THIS STORY HAS BEEN FORMATTED FOR EASY PRINTING

US looks into killings of Afghan civilians

By Laura King
Los Angeles Times / May 7, 2009
  • Email|
  • Print|
  • Reprints|
  • |
Text size +

KABUL, Afghanistan - As the Red Cross confirmed yesterday that dozens of civilians had been killed in US air strikes in an isolated district in western Afghanistan, provincial authorities suggested the toll could reach 100. Weeping villagers dug mass graves.

The incident, which appeared to be the most lethal episode in many months involving Afghan civilians accidentally killed by Western forces, cast a pall over President Hamid Karzai's first meeting in Washington with President Obama. Karzai, in a statement issued by the presidential palace in Kabul, called the deaths "unacceptable."

Secretary of State Hillary Rodham Clinton said the United States "deeply regrets" the loss of life, but the American military said it has not yet determined who was responsible.

Although accounts remained sketchy, some new details emerged yesterday about the fatalities in the district of Bala Baluk in the western province of Farah. The deaths took place during clashes on Monday between coalition troops and Taliban fighters.

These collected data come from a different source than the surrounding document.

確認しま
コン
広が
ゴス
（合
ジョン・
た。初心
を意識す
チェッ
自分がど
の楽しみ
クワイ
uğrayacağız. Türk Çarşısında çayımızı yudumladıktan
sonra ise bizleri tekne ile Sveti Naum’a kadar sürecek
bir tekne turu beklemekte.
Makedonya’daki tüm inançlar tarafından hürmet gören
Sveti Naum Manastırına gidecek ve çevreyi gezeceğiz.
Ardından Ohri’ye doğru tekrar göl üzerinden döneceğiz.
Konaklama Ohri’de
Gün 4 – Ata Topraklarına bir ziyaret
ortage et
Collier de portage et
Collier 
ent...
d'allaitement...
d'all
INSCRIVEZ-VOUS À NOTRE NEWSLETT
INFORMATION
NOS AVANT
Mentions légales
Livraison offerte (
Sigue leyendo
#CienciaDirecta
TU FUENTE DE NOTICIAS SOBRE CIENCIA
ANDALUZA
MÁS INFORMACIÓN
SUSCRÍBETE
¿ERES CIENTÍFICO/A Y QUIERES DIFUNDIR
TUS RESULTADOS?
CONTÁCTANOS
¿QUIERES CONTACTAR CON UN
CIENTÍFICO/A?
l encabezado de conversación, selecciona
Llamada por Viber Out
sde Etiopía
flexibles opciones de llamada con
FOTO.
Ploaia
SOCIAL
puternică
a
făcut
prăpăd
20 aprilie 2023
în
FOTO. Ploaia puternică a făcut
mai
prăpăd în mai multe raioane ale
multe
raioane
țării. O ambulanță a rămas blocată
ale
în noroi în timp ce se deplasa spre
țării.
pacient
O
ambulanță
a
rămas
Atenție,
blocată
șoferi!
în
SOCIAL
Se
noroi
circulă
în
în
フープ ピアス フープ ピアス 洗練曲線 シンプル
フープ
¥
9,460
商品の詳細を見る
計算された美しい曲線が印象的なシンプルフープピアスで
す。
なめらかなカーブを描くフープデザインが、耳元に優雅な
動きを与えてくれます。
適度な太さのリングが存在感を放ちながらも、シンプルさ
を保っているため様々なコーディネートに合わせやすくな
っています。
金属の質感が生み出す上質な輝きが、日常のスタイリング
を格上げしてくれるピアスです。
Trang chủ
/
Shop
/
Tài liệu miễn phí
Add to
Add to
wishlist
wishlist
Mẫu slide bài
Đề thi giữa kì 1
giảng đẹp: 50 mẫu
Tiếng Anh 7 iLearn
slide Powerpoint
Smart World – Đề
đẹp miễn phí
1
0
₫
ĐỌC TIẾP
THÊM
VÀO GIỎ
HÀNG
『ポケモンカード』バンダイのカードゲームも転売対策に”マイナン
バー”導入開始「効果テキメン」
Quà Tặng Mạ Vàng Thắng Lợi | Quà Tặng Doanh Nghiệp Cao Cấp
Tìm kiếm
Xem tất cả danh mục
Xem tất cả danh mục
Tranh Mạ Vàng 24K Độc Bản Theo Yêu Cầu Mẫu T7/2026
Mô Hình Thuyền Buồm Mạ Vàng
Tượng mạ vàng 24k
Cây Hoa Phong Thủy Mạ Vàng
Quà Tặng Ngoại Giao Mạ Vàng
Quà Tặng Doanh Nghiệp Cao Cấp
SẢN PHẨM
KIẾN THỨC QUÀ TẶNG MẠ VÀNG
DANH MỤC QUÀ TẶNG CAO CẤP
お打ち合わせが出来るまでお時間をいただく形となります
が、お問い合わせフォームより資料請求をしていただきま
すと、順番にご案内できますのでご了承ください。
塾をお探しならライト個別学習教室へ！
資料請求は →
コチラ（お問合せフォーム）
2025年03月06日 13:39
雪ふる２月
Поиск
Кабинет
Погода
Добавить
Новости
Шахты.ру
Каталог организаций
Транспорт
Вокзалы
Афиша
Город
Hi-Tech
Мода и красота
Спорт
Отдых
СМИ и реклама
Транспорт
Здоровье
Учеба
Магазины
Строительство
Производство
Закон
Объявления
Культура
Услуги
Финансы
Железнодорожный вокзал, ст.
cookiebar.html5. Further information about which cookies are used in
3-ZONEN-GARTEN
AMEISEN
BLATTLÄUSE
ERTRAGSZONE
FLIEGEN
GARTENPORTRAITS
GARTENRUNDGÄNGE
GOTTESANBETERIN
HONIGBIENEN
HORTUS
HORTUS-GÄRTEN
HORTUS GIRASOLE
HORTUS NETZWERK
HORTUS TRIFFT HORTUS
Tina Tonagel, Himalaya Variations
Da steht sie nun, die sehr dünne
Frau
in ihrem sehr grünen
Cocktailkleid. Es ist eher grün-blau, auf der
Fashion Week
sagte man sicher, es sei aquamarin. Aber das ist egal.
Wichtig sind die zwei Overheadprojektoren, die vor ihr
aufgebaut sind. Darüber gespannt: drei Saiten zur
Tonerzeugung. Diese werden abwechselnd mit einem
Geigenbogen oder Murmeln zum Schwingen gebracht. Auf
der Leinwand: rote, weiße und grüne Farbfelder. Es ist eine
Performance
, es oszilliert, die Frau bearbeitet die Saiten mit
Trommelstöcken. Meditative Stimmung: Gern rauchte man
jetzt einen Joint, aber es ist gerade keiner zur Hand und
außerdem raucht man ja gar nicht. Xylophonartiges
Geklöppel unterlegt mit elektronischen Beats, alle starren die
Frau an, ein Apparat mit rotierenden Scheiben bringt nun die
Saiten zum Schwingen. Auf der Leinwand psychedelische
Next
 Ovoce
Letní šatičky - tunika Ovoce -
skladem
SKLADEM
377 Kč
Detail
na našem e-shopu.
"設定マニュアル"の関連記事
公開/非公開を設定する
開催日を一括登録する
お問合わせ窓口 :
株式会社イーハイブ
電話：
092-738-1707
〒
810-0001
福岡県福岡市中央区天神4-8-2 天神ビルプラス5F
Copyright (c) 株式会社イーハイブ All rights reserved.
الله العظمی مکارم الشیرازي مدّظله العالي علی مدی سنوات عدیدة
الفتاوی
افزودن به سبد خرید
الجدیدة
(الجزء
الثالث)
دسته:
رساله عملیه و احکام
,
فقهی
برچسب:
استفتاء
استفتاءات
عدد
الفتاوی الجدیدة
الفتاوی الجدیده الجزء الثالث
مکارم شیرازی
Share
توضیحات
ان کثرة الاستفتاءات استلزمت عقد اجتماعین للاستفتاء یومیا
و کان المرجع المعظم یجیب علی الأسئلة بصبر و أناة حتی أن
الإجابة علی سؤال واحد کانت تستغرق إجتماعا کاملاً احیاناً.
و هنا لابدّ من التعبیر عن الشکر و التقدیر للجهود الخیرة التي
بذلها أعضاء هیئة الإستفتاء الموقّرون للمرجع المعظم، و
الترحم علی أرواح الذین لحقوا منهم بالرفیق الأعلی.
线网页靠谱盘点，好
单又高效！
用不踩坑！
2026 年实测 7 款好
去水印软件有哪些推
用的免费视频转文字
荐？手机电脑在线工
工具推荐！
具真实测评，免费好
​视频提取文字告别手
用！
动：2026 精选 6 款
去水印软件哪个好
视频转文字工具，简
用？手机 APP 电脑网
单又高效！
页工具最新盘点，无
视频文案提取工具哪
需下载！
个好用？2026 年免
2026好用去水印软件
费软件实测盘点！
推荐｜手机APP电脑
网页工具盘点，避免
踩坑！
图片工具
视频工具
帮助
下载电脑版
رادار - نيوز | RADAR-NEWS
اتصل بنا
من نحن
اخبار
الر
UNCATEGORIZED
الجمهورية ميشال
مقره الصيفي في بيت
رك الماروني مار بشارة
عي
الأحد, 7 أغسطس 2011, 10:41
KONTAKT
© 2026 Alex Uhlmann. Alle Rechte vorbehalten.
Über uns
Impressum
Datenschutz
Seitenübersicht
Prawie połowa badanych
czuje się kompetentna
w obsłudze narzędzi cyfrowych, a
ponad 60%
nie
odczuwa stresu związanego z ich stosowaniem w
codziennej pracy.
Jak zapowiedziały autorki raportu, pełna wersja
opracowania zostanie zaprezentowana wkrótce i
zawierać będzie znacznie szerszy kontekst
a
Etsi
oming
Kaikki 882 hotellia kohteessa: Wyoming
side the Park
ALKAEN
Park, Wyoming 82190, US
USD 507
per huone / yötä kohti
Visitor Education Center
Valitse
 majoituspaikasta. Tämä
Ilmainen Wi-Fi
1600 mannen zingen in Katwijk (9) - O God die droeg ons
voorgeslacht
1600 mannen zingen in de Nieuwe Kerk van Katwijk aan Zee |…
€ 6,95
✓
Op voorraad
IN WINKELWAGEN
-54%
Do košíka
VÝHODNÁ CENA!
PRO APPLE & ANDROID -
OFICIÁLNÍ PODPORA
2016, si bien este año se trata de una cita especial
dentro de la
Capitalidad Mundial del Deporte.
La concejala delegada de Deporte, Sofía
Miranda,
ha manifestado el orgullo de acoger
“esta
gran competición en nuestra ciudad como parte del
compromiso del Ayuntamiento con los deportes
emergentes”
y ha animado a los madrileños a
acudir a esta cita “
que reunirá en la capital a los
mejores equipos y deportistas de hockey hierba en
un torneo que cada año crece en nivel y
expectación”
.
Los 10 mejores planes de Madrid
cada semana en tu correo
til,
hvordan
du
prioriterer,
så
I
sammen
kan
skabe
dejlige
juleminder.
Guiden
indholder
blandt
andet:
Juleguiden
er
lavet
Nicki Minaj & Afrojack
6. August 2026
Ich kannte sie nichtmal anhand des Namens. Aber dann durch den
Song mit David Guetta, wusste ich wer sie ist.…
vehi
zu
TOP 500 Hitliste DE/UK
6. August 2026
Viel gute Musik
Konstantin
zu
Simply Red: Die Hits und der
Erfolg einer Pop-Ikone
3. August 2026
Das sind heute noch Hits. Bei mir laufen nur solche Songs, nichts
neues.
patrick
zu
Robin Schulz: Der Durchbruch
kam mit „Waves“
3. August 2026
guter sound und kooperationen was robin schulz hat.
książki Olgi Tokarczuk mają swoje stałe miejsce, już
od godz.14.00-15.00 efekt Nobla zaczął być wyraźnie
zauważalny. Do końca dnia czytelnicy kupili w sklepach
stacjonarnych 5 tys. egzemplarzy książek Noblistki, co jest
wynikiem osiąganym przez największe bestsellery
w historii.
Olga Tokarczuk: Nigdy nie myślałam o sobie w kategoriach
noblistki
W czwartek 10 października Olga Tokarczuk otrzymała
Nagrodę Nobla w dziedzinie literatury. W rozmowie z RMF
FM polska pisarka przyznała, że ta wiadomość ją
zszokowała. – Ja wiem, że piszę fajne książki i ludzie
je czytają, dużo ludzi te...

The US military, which has sometimes infuriated Afghans by appearing slow to respond to reports of civilian casualties, swiftly dispatched a team to the scene. A brigadier general was taking part in the probe, said Army Colonel Gregory Julian, the chief spokesman for US forces in Afghanistan.

Representatives of the International Committee of the Red Cross also traveled to the area, and a spokeswoman in Kabul, Jessica Barry, said yesterday there was little doubt that dozens of those killed in two locations were noncombatants. Many of the bodies seen being pulled from the rubble were those of women, children and elderly men, she said.